Gassy Uranus could fuel space travel (no puns intended)

 (Click image for a larger view.) Uranus, taken by Voyager II in 1986. (Getty Images)


Gas from Uranus might be a viable source of fuel for long-distance space travel, according to scientists with the Project Icarus.


I’m assuming it could be fuel for a lot of juvenile jokes, too — most of which I’ll try to refrain from making.


Researchers are proposing that methane mined from deep within Uranus — this no-pun thing is a lot harder than I thought it would be — could power interstellar travel in the future.

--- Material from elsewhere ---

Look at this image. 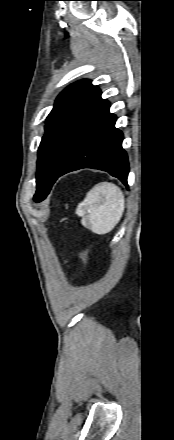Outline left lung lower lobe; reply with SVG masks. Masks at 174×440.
Listing matches in <instances>:
<instances>
[{"label": "left lung lower lobe", "instance_id": "obj_1", "mask_svg": "<svg viewBox=\"0 0 174 440\" xmlns=\"http://www.w3.org/2000/svg\"><path fill=\"white\" fill-rule=\"evenodd\" d=\"M107 100L91 115L81 131L58 177L78 169L92 168L108 172L127 187L129 164L122 148L123 134L115 128L116 116Z\"/></svg>", "mask_w": 174, "mask_h": 440}]
</instances>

The destination? A nearby star. But that kind of long-distance trip would mean a spacecraft would need plenty of fuel. The premise proposed by scientists with Project Incarus is to mine gas from Uranus using balloons, then transport it back to Earth.


Adam Crowl, module lead for fuel and fuel acquisition for Project Icarus, writes this for Discovery News:



That the planet which is the butt of so many poor jokes should be relatively rich in methane as well is purely coincidental, but as a mining site it has several advantages. The surface gravity, which is defined from the 1 bar pressure level in a gas giant’s atmosphere, is 90 percent that of Earth’s and the speed needed to reach low orbit is lowest of all the gas planets. Uranus’s rings are also high, thin and not showering the atmosphere below with a hail of meteors, unlike Saturn’s.


Accessing the gas riches of Uranus will require nuclear power, however. Designs exist for nuclear powered ramjets that could fly indefinitely in the atmospheres of the gas giants — this might prove a viable means of keeping an extraction factory aloft.


Uranus is a prime candidate for mining because it lacks Jupiter’s gravitational pull, Saturn’s hazardous rings and it is closer than Neptune.